# Tom Petty - St. John's 2012



## fretboard (May 31, 2006)

St. John's, NL is still part of Canada, no? That "Mile" word strikes me as peculiar is all - in a "Royale With Cheese" sorta way.

Tom Petty & The Heartbreakers
June 3, 2012 - Mile One Centre, St. John's, NL

Halifax date to be announced shortly. For what it's worth, the band will be in Ireland June 7th so I'd anticipate something right around the St. John's date if I was a betting man.


----------



## Morkolo (Dec 9, 2010)

I'll be going to that one for sure.


----------



## fretboard (May 31, 2006)

June 2 at Mile One Centre as well now.


----------



## sulphur (Jun 2, 2011)

That's a concert that I'd like to see.

Any other dates across Canada?


----------



## fretboard (May 31, 2006)

No others for Canada yet - Tom Petty website had mentioned a Halifax date was to be announced before the second St. J show was added, so I don't know for sure. 

http://www.tompetty.com/tour


----------



## Bruiser74 (Jan 29, 2010)

I have my tickets for the St. John's show. One of my
all time favorite bands, should be a great show!

And FWIW, Mile One Center is located at or close to mile 1 of the Trans Canada Highway in
downtown St. John's. Hence the name.

Cheers
B


----------



## smorgdonkey (Jun 23, 2008)

fretboard said:


> Halifax date to be announced shortly. For what it's worth, the band will be in Ireland June 7th so I'd anticipate something right around the St. John's date if I was a betting man.

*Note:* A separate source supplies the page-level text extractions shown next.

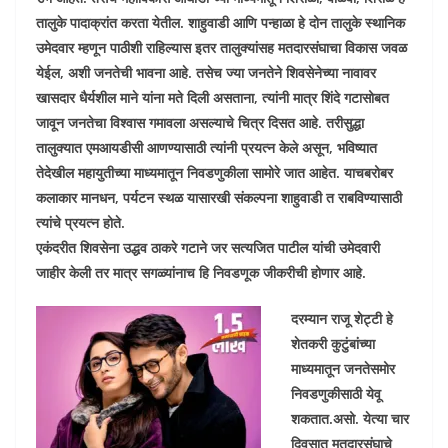
तालुके पादाक्रांत करता येतील. शाहुवाडी आणि पन्हाळा हे दोन तालुके स्थानिक
उमेदवार म्हणून पाठीशी राहिल्यास इतर तालुक्यांसह मतदारसंघाचा विकास जवळ
येईल, अशी जनतेची भावना आहे. तसेच ज्या जनतेने शिवसेनेच्या नावावर
खासदार धैर्यशील माने यांना मते दिली असताना, त्यांनी मात्र शिंदे गटासोबत
जावून जनतेचा विश्वास गमावला असल्याचे चित्र दिसत आहे. तरीसुद्धा
तालुक्यात एमआयडीसी आणण्यासाठी त्यांनी प्रयत्न केले असून, भविष्यात
तेदेखील महायुतीच्या माध्यमातून निवडणुकीला सामोरे जात आहेत. याचबरोबर
कलाकार मानधन, पर्यटन स्थळ यासारखी संकल्पना शाहुवाडी त राबविण्यासाठी
त्यांचे प्रयत्न होते.
एकंदरीत शिवसेना उद्धव ठाकरे गटाने जर सत्यजित पाटील यांची उमेदवारी
जाहीर केली तर मात्र सगळ्यांनाच हि निवडणूक जीकरीची होणार आहे.
दरम्यान राजू शेट्टी हे
शेतकरी कुटुंबांच्या
माध्यमातून जनतेसमोर
निवडणुकीसाठी येवू
शकतात.असो. येत्या चार
दिवसात मतदारसंघाचे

This has caused quite the buzz in Halifax and I was VERY pumped at the prospect of seeing Petty as was always a fan but I have become an avid fan over the last few years. Tickets are over $200, the mid priced is about $180 and the cheapest are about $100. 

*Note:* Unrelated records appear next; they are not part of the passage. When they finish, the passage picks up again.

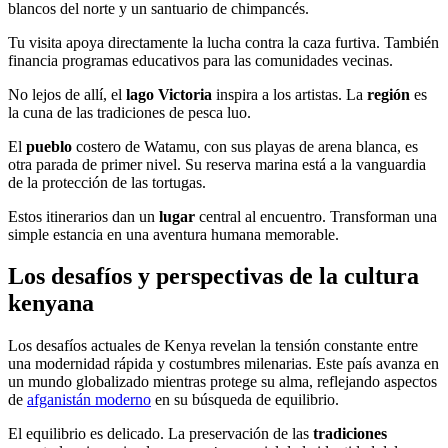
blancos del norte y un santuario de chimpancés.
Tu visita apoya directamente la lucha contra la caza furtiva. También
financia programas educativos para las comunidades vecinas.
No lejos de allí, el
lago Victoria
inspira a los artistas. La
región
es
la cuna de las tradiciones de pesca luo.
El
pueblo
costero de Watamu, con sus playas de arena blanca, es
otra parada de primer nivel. Su reserva marina está a la vanguardia
de la protección de las tortugas.
Estos itinerarios dan un
lugar
central al encuentro. Transforman una
simple estancia en una aventura humana memorable.
Los desafíos y perspectivas de la cultura
kenyana
Los desafíos actuales de Kenya revelan la tensión constante entre
una modernidad rápida y costumbres milenarias. Este país avanza en
un mundo globalizado mientras protege su alma, reflejando aspectos
de
afganistán moderno
en su búsqueda de equilibrio.
El equilibrio es delicado. La preservación de las
tradiciones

That's f'n ridiculous. In the late '80s I spent 3 hours take home pay ($22) on a top act and people were saying "wow - that's getting steep for a concert ticket". Petty's tix are 2 days pay. That's simply unjustified inflation. I do blame the promoter but Tom was always the 'stand up for what is right' sort of guy and I can't believe that he is allowing that sort of gouging.

That said:
-he is a LONG ways away from being 'in touch' with the regular people so what would he know of 'affordability'?
-the tix sold like crazy so...yay capitalism
-it will be a great show (I just won't get to see it)


----------



## Morkolo (Dec 9, 2010)

smorgdonkey said:


> This has caused quite the buzz in Halifax and I was VERY pumped at the prospect of seeing Petty as was always a fan but I have become an avid fan over the last few years. Tickets are over $200, the mid priced is about $180 and the cheapest are about $100.
> 
> That's f'n ridiculous. In the late '80s I spent 3 hours take home pay ($22) on a top act and people were saying "wow - that's getting steep for a concert ticket". Petty's tix are 2 days pay. That's simply unjustified inflation. I do blame the promoter but Tom was always the 'stand up for what is right' sort of guy and I can't believe that he is allowing that sort of gouging.
> 
> ...


I'm not sure if I'll be going to the Tom Petty show now, I just looked at the ticket prices and by the time I buy a couple of tickets (at $200+ a piece), hotel room, meals, drinks and gas... I can think of a lot better ways to spend my money.


----------



## vanderkalin (Sep 4, 2009)

smorgdonkey said:


> This has caused quite the buzz in Halifax and I was VERY pumped at the prospect of seeing Petty as was always a fan but I have become an avid fan over the last few years. Tickets are over $200, the mid priced is about $180 and the cheapest are about $100.
> 
> That's f'n ridiculous. In the late '80s I spent 3 hours take home pay ($22) on a top act and people were saying "wow - that's getting steep for a concert ticket". Petty's tix are 2 days pay. That's simply unjustified inflation. I do blame the promoter but Tom was always the 'stand up for what is right' sort of guy and I can't believe that he is allowing that sort of gouging.
> 
> ...


the music biz has changed since the 80's. Tours are no longer run at a loss to sell albums, they are the primary source of income, no? And 100 bucks for nosebleeds doesn't seem so out of line these days. I saw him on the last tour in Saskatoon, and hes one of the good ones.And you are right. yeay capitalism.


----------



## GuitarsCanada (Dec 30, 2005)

May 31st added for Halifax and second date for St John's June 2nd and 3rd


----------